Gluten Free Lavender Cake. This celebratory gluten-free cake is a wonderfully fragrant addition to any special occasion.
2 1/2 cups Gluten Free Flour
2.5 tsp baking powder
1/2 tsp salt
1 1/2 cups Castor sugar
1 cups whole organic Lavender milk*
1 cups oil
1/2 tsp vanilla bean paste
Heat oven to 160 degrees celcius.
Grease and line 4 equal sized cake tins.
Sift dry ingredients into bowl (not including sugar).
Combine lavender milk and oil in seperate jug.
Combine eggs and sugar and mix on medium speed for about 3 mins until pale.
Turn mixer on low and slowly pour in milk/oil combination.
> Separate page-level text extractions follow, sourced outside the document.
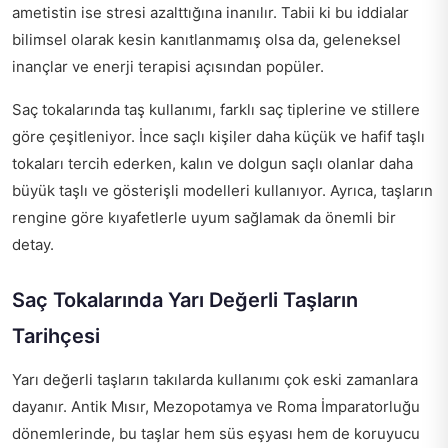
ametistin ise stresi azalttığına inanılır. Tabii ki bu iddialar
bilimsel olarak kesin kanıtlanmamış olsa da, geleneksel
inançlar ve enerji terapisi açısından popüler.
Saç tokalarında taş kullanımı, farklı saç tiplerine ve stillere
göre çeşitleniyor. İnce saçlı kişiler daha küçük ve hafif taşlı
tokaları tercih ederken, kalın ve dolgun saçlı olanlar daha
büyük taşlı ve gösterişli modelleri kullanıyor. Ayrıca, taşların
rengine göre kıyafetlerle uyum sağlamak da önemli bir
detay.
Saç Tokalarında Yarı Değerli Taşların
Tarihçesi
Yarı değerli taşların takılarda kullanımı çok eski zamanlara
dayanır. Antik Mısır, Mezopotamya ve Roma İmparatorluğu
dönemlerinde, bu taşlar hem süs eşyası hem de koruyucu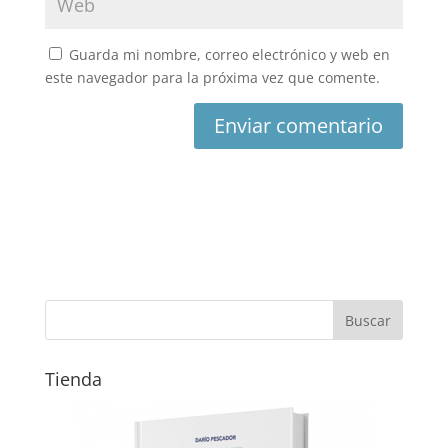
Guarda mi nombre, correo electrónico y web en
este navegador para la próxima vez que comente.
Tienda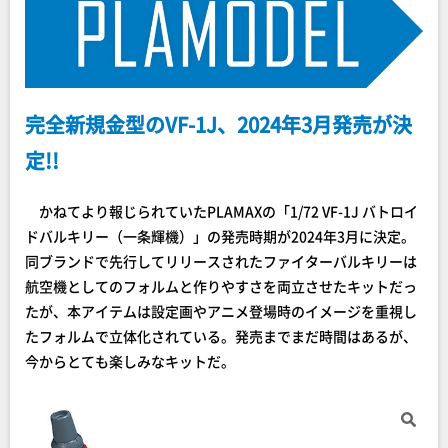
完全新規金型のVF-1J、2024年3月発売が決
定!!
かねてより報じられていたPLAMAXの「1/72 VF-1J バトロイ
ドバルキリー（一条輝機）」の発売時期が2024年3月に決定。
同ブランドで先行してリリースされたファイターバルキリーは
航空機としてのフォルムと作りやすさを両立させたキットだっ
たが、本アイテムは設定画やアニメ登場時のイメージを重視し
たフォルムで立体化されている。発売までまだ時間はあるが、
今からとても楽しみなキットだ。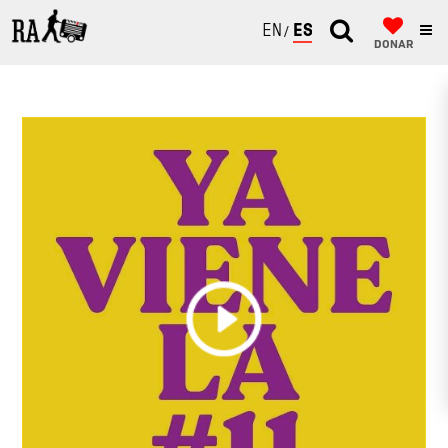
ENGLISH
ESPAÑOL
DONAR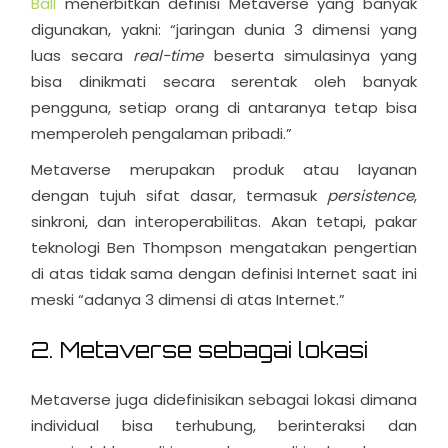
Ball
menerbitkan definisi Metaverse yang banyak
digunakan, yakni: “jaringan dunia 3 dimensi yang
luas secara
real-time
beserta simulasinya yang
bisa dinikmati secara serentak oleh banyak
pengguna, setiap orang di antaranya tetap bisa
memperoleh pengalaman pribadi.”
Metaverse merupakan produk atau layanan
dengan tujuh sifat dasar, termasuk
persistence
,
sinkroni, dan interoperabilitas. Akan tetapi, pakar
teknologi Ben Thompson mengatakan pengertian
di atas tidak sama dengan definisi Internet saat ini
meski “adanya 3 dimensi di atas Internet.”
2. Metaverse sebagai lokasi
Metaverse juga didefinisikan sebagai lokasi dimana
individual bisa terhubung, berinteraksi dan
Stop mixer and fold in dry ingredients.
Pour into pans (never try to bake this cake as one cake, you must bake it in seperate pans or the GF flour won’t cook through before outside gets burnt)
Bake for approximately 35 mins, testing after 25 minutes with a skewer
*to make lavender milk, cut fresh lavender stalks off and submerge into nearly boiling milk-rest over night.
250 grams salted butter
250 grams unsalted butter
550 grams icing sugar
3 tsp lavender milk*
1/2 tsp salt
Cream butters on high for 10 minutes.
Add 150 grams of icing sugar and turn onto medium.
Repeat with remaining icing sugar.
Turn mixer on high and whip for 5 minutes.
Add milk and vanilla and mix.
Garnish cake with fresh lavender and fresh flowers from your garden.